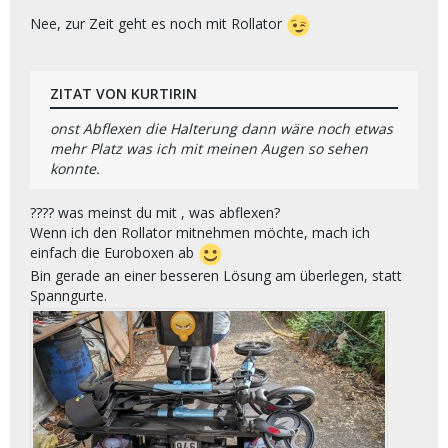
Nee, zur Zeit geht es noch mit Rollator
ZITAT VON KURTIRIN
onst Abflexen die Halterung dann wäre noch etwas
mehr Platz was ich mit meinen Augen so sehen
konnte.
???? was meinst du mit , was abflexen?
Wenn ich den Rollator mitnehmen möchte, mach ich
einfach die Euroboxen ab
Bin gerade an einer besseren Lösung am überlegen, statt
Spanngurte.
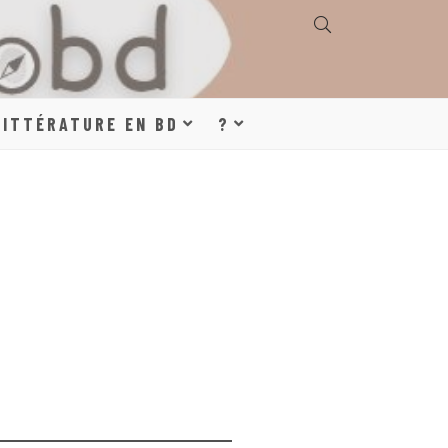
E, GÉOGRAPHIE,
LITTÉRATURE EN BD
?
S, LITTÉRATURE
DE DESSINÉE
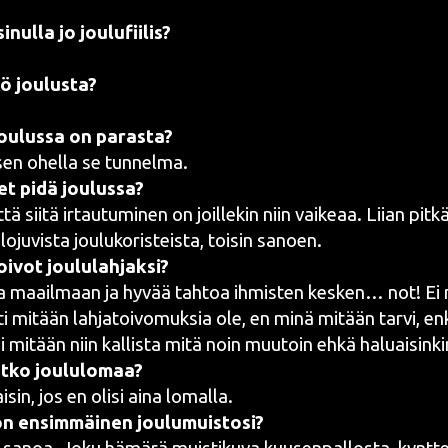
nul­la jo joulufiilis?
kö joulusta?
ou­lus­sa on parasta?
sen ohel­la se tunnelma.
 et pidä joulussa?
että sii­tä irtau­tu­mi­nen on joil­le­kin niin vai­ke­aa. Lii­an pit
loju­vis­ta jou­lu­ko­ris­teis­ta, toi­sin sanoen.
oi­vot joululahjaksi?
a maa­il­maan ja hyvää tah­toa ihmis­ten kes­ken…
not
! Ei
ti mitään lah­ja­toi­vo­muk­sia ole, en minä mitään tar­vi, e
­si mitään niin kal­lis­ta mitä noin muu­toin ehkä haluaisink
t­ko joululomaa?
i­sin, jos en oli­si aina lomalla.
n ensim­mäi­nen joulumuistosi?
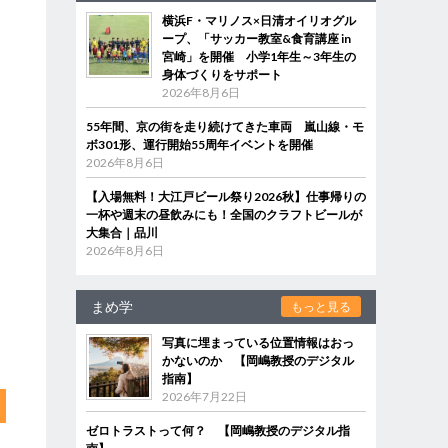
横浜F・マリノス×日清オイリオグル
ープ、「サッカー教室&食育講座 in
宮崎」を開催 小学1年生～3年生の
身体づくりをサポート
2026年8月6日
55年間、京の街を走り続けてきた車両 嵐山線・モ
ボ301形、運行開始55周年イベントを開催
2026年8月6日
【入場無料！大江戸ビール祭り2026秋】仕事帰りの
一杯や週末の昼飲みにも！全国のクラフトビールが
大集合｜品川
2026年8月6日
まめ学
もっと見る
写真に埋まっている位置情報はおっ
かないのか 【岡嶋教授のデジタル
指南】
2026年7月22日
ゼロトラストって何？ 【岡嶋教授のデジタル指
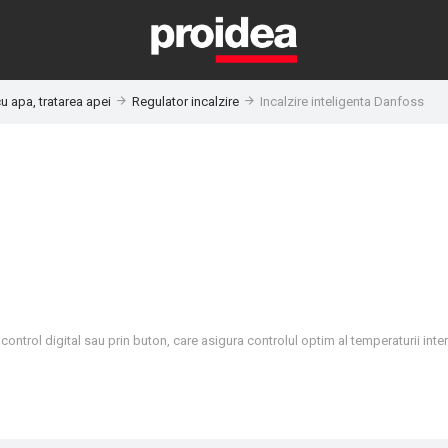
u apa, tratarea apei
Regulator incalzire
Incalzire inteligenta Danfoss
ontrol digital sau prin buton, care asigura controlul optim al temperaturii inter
########
== What you will do ==
Where does "Rollator" occur in the data? Copy each line that has it.

== Response to the task ==
Nee, zur Zeit geht es noch mit Rollator
Wenn ich den Rollator mitnehmen möchte, mach ich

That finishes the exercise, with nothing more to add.